▶ _Exercise prompt_:
Look through the listing below for the string "Mode". Say how many lines hold it, and nothing else.

-- Task inputs follows --

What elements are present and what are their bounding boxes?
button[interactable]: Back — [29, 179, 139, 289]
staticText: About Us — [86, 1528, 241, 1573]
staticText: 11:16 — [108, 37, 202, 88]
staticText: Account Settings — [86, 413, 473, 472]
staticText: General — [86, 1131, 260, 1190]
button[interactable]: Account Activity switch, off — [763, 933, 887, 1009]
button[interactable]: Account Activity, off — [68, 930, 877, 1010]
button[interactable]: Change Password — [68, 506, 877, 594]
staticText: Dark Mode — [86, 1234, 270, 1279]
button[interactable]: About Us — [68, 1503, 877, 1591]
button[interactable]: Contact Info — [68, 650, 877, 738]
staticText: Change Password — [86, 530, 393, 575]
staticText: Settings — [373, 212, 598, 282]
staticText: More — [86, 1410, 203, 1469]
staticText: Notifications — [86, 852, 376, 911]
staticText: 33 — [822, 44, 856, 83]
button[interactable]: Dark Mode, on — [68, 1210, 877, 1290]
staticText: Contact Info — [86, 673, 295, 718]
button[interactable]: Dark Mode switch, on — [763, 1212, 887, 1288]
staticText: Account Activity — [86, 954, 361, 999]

-- Task inputs concluded --

▶ _Solved exercise_:
3